____ DATASET EXTRACT

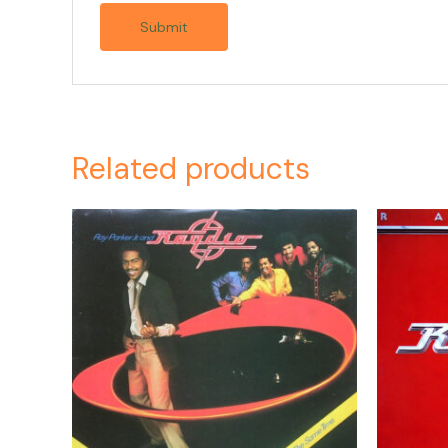
Related products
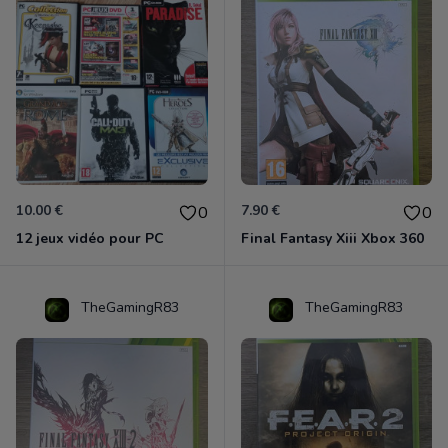
10.00 €
7.90 €
0
0
12 jeux vidéo pour PC
Final Fantasy Xiii Xbox 360
TheGamingR83
TheGamingR83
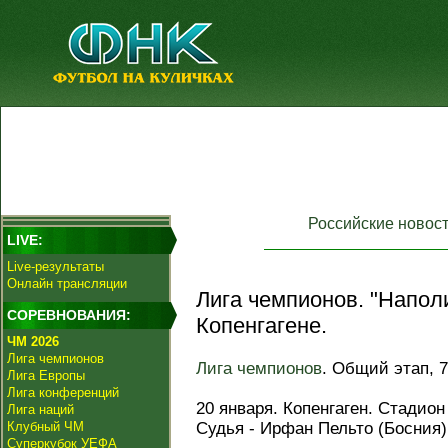
Российские новос
LIVE:
Live-результаты
Онлайн трансляции
Лига чемпионов. "Напол
СОРЕВНОВАНИЯ:
Копенгагене.
ЧМ 2026
Лига чемпионов
Лига чемпионов
. Общий этап, 7
Лига Европы
Лига конференций
20 января. Копенгаген. Стадио
Лига наций
Клубный ЧМ
Судья - Ирфан Пельто (Босния)
Суперкубок УЕФА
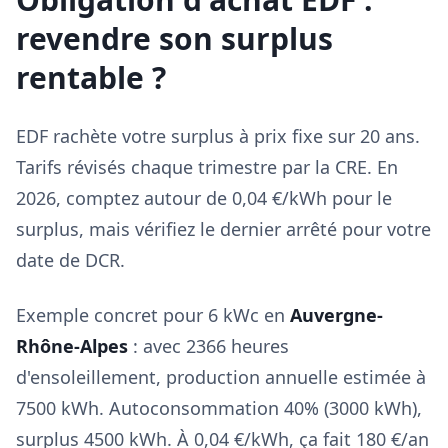
revendre son surplus
rentable ?
EDF rachète votre surplus à prix fixe sur 20 ans.
Tarifs révisés chaque trimestre par la CRE. En
2026, comptez autour de 0,04 €/kWh pour le
surplus, mais vérifiez le dernier arrêté pour votre
date de DCR.
Exemple concret pour 6 kWc en
Auvergne-
Rhône-Alpes
: avec 2366 heures
d'ensoleillement, production annuelle estimée à
7500 kWh. Autoconsommation 40% (3000 kWh),
surplus 4500 kWh. À 0,04 €/kWh, ça fait 180 €/an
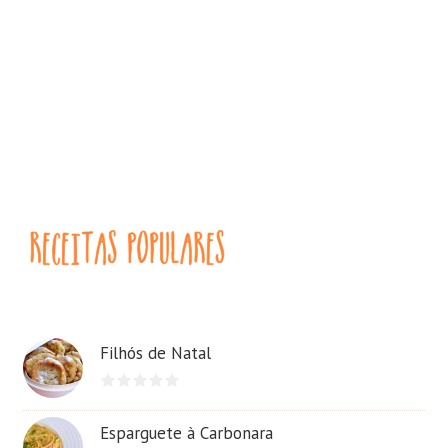
Filhós de Natal
Esparguete à Carbonara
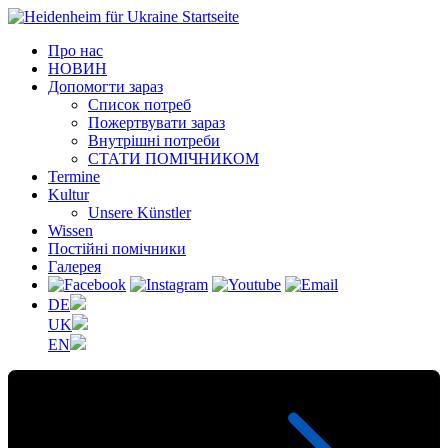
Про нас
НОВИН
Допомогти зараз
Список потреб
Пожертвувати зараз
Внутрішні потреби
СТАТИ ПОМІЧНИКОМ
Termine
Kultur
Unsere Künstler
Wissen
Постійні помічники
Галерея
DE
UK
EN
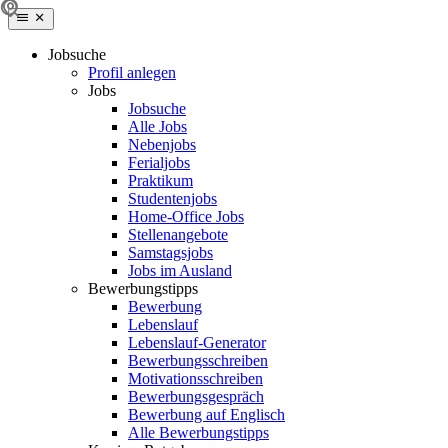
Jobsuche
Profil anlegen
Jobs
Jobsuche
Alle Jobs
Nebenjobs
Ferialjobs
Praktikum
Studentenjobs
Home-Office Jobs
Stellenangebote
Samstagsjobs
Jobs im Ausland
Bewerbungstipps
Bewerbung
Lebenslauf
Lebenslauf-Generator
Bewerbungsschreiben
Motivationsschreiben
Bewerbungsgespräch
Bewerbung auf Englisch
Alle Bewerbungstipps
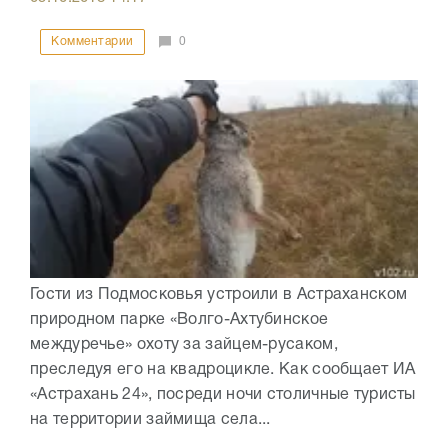
Комментарии
0
Гости из Подмосковья устроили в Астраханском
природном парке «Волго-Ахтубинское
междуречье» охоту за зайцем-русаком,
преследуя его на квадроцикле. Как сообщает ИА
«Астрахань 24», посреди ночи столичные туристы
на территории займища села...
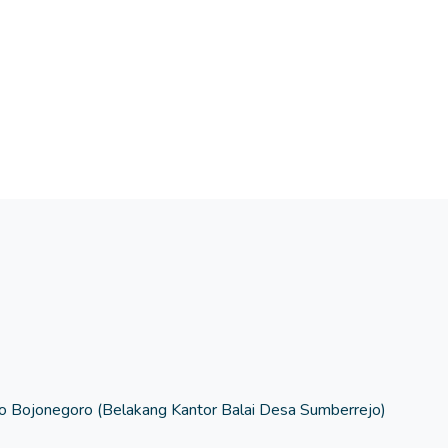
 Bojonegoro (Belakang Kantor Balai Desa Sumberrejo)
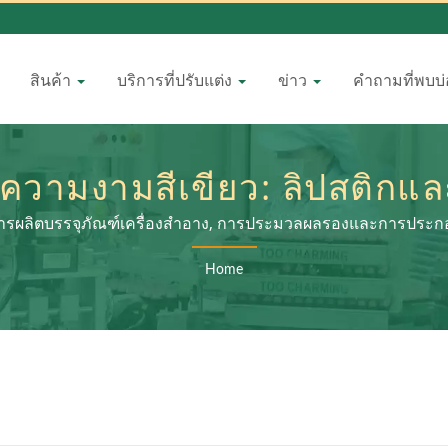
สินค้า
บริการที่ปรับแต่ง
ข่าว
คำถามที่พบบ
วามงามสีเขียว: ลิปสติกและท
สุขภาพด้วยใจ | LOMEI
รผลิตบรรจุภัณฑ์เครื่องสำอาง, การประมวลผลรองและการประกอ
Home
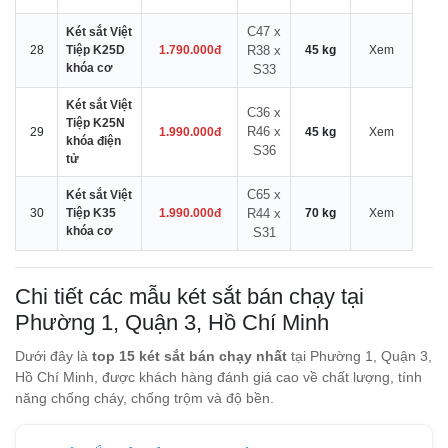
C47 x
Két sắt Việt
28
Tiệp K25D
1.790.000đ
R38 x
45 kg
Xem
khóa cơ
S33
Két sắt Việt
C36 x
Tiệp K25N
R46 x
29
1.990.000đ
45 kg
Xem
khóa điện
S36
tử
C65 x
Két sắt Việt
30
Tiệp K35
1.990.000đ
R44 x
70 kg
Xem
khóa cơ
S31
Chi tiết các mẫu két sắt bán chạy tại
Phường 1, Quận 3, Hồ Chí Minh
Dưới đây là
top 15 két sắt bán chạy nhất
tại Phường 1, Quận 3,
Hồ Chí Minh, được khách hàng đánh giá cao về chất lượng, tính
năng chống cháy, chống trộm và độ bền.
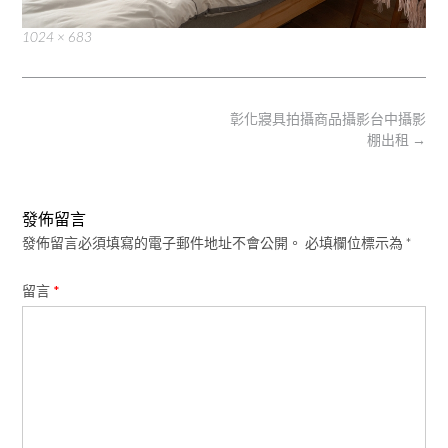
Full
1024 × 683
size
Post
彰化寢具拍攝商品攝影台中攝影
navigation
棚出租
→
發佈留言
發佈留言必須填寫的電子郵件地址不會公開。
必填欄位標示為
*
留言
*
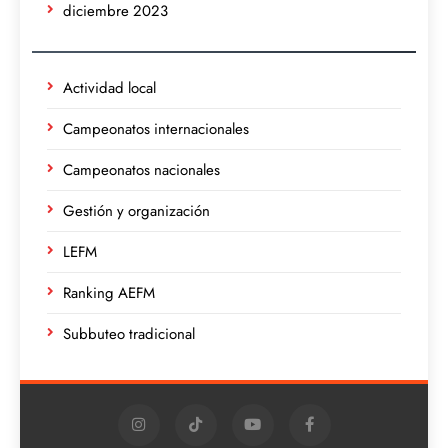
diciembre 2023
Actividad local
Campeonatos internacionales
Campeonatos nacionales
Gestión y organización
LEFM
Ranking AEFM
Subbuteo tradicional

________

From the first line to the last, repeat the records exactly. Leave out the pictures.

Related products
10.00 €
7.90 €
0
0
12 jeux vidéo pour PC
Final Fantasy Xiii Xbox 360
TheGamingR83
TheGamingR83
Российские новос
LIVE:
Live-результаты
Онлайн трансляции
Лига чемпионов. "Напол
СОРЕВНОВАНИЯ:
Копенгагене.
ЧМ 2026
Лига чемпионов
Лига чемпионов
. Общий этап, 7
Лига Европы
Лига конференций
20 января. Копенгаген. Стадио
Лига наций
Клубный ЧМ
Судья - Ирфан Пельто (Босния)
Суперкубок УЕФА
revendre son surplus
rentable ?
EDF rachète votre surplus à prix fixe sur 20 ans.
Tarifs révisés chaque trimestre par la CRE. En
2026, comptez autour de 0,04 €/kWh pour le
surplus, mais vérifiez le dernier arrêté pour votre
date de DCR.
Exemple concret pour 6 kWc en
Auvergne-
Rhône-Alpes
: avec 2366 heures
d'ensoleillement, production annuelle estimée à
7500 kWh. Autoconsommation 40% (3000 kWh),
surplus 4500 kWh. À 0,04 €/kWh, ça fait 180 €/an
Filhós de Natal
Esparguete à Carbonara
Про нас
НОВИН
Допомогти зараз
Список потреб
Пожертвувати зараз
Внутрішні потреби
СТАТИ ПОМІЧНИКОМ
Termine
Kultur
Unsere Künstler
Wissen
Постійні помічники
Галерея
DE
UK
EN
Jobsuche
Profil anlegen
Jobs
Jobsuche
Alle Jobs
Nebenjobs
Ferialjobs
Praktikum
Studentenjobs
Home-Office Jobs
Stellenangebote
Samstagsjobs
Jobs im Ausland
Bewerbungstipps
Bewerbung
Lebenslauf
Lebenslauf-Generator
Bewerbungsschreiben
Motivationsschreiben
Bewerbungsgespräch
Bewerbung auf Englisch
Alle Bewerbungstipps
Комментарии
0
Гости из Подмосковья устроили в Астраханском
природном парке «Волго-Ахтубинское
междуречье» охоту за зайцем-русаком,
преследуя его на квадроцикле. Как сообщает ИА
«Астрахань 24», посреди ночи столичные туристы
на территории займища села...
 Bojonegoro (Belakang Kantor Balai Desa Sumberrejo)
สินค้า
บริการที่ปรับแต่ง
ข่าว
คำถามที่พบบ
วามงามสีเขียว: ลิปสติกและท
สุขภาพด้วยใจ | LOMEI
รผลิตบรรจุภัณฑ์เครื่องสำอาง, การประมวลผลรองและการประกอ
Home
C47 x
Két sắt Việt
28
Tiệp K25D
1.790.000đ
R38 x
45 kg
Xem
khóa cơ
S33
Két sắt Việt
C36 x
Tiệp K25N
R46 x
29
1.990.000đ
45 kg
Xem
khóa điện
S36
tử
C65 x
Két sắt Việt
30
Tiệp K35
1.990.000đ
R44 x
70 kg
Xem
khóa cơ
S31
Chi tiết các mẫu két sắt bán chạy tại
Phường 1, Quận 3, Hồ Chí Minh
Dưới đây là
top 15 két sắt bán chạy nhất
tại Phường 1, Quận 3,
Hồ Chí Minh, được khách hàng đánh giá cao về chất lượng, tính
năng chống cháy, chống trộm và độ bền.
Full
1024 × 683
size
Post
彰化寢具拍攝商品攝影台中攝影
navigation
棚出租
→
發佈留言
發佈留言必須填寫的電子郵件地址不會公開。
必填欄位標示為
*
留言
*
diciembre 2023
Actividad local
Campeonatos internacionales
Campeonatos nacionales
Gestión y organización
LEFM
Ranking AEFM
Subbuteo tradicional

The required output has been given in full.